The most memory-efficient method for reading file-contents is to loop over the file object as follwos:

In [21]:
with open("exampleFile.txt","r") as fin:
    for line in fin:
        print(line)

This is the first row.

The sentence, which starts in the second row

ends in the third row.



Last line follows an empty line.


The `readlines()`-method returns a list of string-variables. Each element in this list contains the contents of a single line:

In [22]:
with open("exampleFile.txt","r") as fin:
    linelist=fin.readlines()
print(linelist)

['This is the first row.\n', 'The sentence, which starts in the second row\n', 'ends in the third row.\n', '\n', 'Last line follows an empty line.']


### Write to File

Writing to files can be done in 2 different modes: If the file shall always be erased before writing new text to it the parameter `mode` of the `open(filename,mode)`-method must be set to `mode='w'`. If the new content shall be appended to the already available contents in the file the mode parameter must be set to `mode='a'`. For writing, the file object, which is returned by the `open(filename,mode)`-method provides the methods `write()` and `writelines()`. The former writes the string in the methods argument to the file. The argument of the latter must be a list of strings, which is written to the file (not line by line, unless a `\n` is at the end of the list-elements):  

In [23]:
fout=open("outPutFile.txt",'w')
fout.write("My first row is here.\n")
fout.write("Here is the second row.\n")
usertext=input("Enter some text for the third row! ")
fout.write(usertext+'\n')
fout.writelines(['line 1','line 2'])
fout.close()

Enter some text for the third row! this is example text


In [24]:
with open("outPutFile.txt",'a') as fout:
    fout.write("Appended this line")

Note that in this way only string-variables can be written to files. Non-string-variables need to be converted to strings before writing:

In [34]:
with open("outPutFile.txt",'a') as fout:
    num=12.7
    try:
        fout.write(num)
    except:
        print("ERROR: Can't write this data type to file")

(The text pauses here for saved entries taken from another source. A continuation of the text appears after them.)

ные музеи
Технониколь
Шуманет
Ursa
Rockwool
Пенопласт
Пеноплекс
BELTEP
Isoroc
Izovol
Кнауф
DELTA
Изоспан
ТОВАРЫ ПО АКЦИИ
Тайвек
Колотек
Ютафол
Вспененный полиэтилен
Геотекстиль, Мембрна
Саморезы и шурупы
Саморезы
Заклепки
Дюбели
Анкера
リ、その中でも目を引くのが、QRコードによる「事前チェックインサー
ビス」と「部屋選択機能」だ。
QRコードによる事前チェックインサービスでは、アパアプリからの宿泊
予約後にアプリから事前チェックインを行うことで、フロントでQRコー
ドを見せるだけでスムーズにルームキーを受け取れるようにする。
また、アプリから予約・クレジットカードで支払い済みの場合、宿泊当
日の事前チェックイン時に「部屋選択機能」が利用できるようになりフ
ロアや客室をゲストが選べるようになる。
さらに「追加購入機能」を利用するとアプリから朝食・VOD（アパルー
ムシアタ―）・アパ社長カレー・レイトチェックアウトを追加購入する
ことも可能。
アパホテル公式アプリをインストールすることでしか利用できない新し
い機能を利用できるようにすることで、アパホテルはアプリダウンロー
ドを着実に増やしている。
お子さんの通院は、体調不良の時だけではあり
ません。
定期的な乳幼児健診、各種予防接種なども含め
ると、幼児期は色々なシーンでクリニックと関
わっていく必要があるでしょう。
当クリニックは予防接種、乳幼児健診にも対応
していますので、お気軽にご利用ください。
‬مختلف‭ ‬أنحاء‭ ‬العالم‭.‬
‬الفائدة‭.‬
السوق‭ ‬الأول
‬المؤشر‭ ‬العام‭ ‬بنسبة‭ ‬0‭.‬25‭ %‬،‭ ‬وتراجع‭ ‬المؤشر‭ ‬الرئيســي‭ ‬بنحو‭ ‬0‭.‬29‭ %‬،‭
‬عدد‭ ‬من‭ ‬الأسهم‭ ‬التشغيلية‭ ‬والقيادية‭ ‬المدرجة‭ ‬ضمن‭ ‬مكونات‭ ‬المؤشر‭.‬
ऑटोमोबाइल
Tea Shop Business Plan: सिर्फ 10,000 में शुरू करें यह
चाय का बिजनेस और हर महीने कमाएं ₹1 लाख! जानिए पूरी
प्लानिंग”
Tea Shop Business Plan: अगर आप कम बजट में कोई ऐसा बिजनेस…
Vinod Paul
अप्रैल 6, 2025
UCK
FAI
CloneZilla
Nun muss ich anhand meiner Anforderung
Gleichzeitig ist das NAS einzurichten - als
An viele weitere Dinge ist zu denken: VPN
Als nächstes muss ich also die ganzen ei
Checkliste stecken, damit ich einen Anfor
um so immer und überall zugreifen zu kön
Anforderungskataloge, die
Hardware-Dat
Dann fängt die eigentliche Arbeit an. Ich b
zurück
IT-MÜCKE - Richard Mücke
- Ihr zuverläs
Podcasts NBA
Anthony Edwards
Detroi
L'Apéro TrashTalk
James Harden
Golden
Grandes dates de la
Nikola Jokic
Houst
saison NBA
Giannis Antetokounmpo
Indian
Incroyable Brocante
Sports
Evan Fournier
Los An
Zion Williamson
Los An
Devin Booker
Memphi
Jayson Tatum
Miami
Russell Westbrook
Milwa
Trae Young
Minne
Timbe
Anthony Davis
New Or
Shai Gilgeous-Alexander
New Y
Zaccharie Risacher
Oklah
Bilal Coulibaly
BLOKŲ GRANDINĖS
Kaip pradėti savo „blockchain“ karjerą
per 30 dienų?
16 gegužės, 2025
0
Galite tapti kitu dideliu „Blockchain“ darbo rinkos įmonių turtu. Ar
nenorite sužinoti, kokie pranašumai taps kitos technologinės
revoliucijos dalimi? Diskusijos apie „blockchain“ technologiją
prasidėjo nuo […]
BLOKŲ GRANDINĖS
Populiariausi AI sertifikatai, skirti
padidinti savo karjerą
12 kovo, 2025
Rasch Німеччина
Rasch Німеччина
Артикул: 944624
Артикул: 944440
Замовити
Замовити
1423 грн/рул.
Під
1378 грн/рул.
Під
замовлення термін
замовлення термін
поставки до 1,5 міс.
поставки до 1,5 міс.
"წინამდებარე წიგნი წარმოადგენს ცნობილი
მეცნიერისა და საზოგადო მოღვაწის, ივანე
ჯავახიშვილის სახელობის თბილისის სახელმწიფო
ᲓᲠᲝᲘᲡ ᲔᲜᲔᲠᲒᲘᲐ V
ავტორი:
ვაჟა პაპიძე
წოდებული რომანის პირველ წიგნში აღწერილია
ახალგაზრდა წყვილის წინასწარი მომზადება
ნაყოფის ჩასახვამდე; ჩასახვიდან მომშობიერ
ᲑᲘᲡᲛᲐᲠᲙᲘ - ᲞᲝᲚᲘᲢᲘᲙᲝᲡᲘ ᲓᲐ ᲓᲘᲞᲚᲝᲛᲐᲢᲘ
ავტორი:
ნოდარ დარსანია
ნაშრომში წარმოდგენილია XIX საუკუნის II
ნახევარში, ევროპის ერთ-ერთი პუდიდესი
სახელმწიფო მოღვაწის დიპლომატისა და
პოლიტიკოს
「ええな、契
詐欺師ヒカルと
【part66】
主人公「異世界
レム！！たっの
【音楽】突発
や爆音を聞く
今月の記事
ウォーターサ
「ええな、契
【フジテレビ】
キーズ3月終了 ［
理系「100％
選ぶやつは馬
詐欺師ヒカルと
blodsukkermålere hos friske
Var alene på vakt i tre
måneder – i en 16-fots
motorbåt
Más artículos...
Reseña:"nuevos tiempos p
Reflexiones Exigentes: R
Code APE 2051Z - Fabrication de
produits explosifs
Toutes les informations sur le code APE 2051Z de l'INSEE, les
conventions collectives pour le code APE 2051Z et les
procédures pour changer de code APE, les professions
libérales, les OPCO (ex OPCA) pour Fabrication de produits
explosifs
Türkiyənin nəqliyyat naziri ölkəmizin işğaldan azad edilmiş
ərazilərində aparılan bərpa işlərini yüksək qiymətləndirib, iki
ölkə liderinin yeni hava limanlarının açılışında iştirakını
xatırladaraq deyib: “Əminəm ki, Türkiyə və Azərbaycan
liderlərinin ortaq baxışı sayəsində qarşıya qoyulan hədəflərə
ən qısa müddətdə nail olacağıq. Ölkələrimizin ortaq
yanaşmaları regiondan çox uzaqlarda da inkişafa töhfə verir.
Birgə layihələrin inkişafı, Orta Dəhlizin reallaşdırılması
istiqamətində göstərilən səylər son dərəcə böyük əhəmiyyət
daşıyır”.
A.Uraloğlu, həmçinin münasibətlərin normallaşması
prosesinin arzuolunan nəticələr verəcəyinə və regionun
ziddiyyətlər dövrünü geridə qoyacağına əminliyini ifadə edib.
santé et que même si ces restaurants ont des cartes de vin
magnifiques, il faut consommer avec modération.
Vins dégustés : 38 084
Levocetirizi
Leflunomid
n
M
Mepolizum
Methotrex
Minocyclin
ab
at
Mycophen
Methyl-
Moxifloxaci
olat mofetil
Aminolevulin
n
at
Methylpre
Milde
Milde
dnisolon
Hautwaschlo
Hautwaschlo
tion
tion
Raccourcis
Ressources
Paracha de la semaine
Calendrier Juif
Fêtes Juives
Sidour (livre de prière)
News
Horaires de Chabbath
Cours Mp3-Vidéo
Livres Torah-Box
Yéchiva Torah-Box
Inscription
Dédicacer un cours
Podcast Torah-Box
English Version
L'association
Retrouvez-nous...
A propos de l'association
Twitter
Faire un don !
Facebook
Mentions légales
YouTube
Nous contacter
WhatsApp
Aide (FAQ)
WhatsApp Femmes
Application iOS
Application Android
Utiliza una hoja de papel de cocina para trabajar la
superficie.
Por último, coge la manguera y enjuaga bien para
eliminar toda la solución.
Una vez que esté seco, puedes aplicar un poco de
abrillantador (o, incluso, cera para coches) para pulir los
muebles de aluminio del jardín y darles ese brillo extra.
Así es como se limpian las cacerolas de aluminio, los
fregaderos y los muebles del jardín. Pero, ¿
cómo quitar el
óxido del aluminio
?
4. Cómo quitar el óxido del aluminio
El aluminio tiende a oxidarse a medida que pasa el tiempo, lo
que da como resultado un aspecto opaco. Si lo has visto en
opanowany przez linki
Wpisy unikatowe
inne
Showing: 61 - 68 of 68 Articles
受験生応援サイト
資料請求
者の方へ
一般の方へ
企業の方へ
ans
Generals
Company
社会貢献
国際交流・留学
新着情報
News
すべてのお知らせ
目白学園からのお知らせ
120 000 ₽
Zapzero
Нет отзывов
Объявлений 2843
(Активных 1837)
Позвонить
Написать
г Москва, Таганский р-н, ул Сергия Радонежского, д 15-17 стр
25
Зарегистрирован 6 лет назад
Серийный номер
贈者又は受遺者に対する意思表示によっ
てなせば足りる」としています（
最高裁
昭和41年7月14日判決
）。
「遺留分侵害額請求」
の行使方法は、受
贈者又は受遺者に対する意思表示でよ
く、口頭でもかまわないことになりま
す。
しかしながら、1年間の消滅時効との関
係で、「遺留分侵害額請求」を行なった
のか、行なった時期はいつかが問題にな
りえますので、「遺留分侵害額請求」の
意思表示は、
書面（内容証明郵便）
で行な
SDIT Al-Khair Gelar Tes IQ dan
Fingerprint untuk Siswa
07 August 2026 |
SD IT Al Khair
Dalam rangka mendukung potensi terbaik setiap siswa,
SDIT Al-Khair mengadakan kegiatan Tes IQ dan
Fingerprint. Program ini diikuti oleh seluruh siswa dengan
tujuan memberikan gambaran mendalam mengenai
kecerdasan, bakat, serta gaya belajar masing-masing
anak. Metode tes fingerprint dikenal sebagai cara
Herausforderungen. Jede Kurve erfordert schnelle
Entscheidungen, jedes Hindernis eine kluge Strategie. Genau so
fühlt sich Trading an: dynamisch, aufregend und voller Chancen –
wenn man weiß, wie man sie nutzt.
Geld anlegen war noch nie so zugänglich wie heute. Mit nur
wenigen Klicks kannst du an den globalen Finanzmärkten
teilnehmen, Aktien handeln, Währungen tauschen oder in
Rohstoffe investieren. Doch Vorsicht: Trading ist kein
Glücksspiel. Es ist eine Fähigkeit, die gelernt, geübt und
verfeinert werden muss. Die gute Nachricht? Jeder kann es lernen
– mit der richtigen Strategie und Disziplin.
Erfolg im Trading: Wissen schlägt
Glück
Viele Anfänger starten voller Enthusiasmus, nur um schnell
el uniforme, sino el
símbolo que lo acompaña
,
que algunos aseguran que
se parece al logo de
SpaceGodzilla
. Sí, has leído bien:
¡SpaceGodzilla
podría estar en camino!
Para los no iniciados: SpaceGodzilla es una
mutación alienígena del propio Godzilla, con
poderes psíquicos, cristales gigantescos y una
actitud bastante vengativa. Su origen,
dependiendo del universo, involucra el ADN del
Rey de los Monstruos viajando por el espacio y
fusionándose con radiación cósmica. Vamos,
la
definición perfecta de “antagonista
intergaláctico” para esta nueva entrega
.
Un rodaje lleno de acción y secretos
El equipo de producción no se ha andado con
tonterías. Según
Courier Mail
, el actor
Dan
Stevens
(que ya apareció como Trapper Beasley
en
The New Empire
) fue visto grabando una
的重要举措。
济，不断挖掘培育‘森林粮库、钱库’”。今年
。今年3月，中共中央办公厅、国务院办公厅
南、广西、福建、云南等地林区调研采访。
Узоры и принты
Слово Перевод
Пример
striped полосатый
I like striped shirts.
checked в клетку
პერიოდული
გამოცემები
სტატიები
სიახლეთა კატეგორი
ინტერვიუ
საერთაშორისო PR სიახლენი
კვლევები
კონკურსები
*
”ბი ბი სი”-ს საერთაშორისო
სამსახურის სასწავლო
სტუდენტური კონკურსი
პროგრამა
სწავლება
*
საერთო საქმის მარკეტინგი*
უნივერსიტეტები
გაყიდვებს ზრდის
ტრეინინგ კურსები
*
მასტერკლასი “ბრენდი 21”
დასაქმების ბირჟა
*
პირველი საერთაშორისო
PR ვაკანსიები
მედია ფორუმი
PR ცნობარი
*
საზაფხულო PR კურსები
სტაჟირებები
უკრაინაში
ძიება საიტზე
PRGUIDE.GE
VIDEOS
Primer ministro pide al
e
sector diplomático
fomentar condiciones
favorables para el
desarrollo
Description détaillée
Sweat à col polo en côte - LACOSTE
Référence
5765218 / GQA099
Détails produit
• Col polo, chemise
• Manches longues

ERROR: Can't write this data type to file


In [35]:
with open("outPutFile.txt",'a') as fout:
    fout.write('\n')
    fout.write(str(num))

> There exists many Python packages for accessing files of certain types, e.g *.csv, Excel, json*, even for formats of other media types such as *.jpeg, .png, .wav, .mp3, .mp4, etc.*. Accessing databases is subject of lecture [Database Access](07DataBaseSQL.ipynb).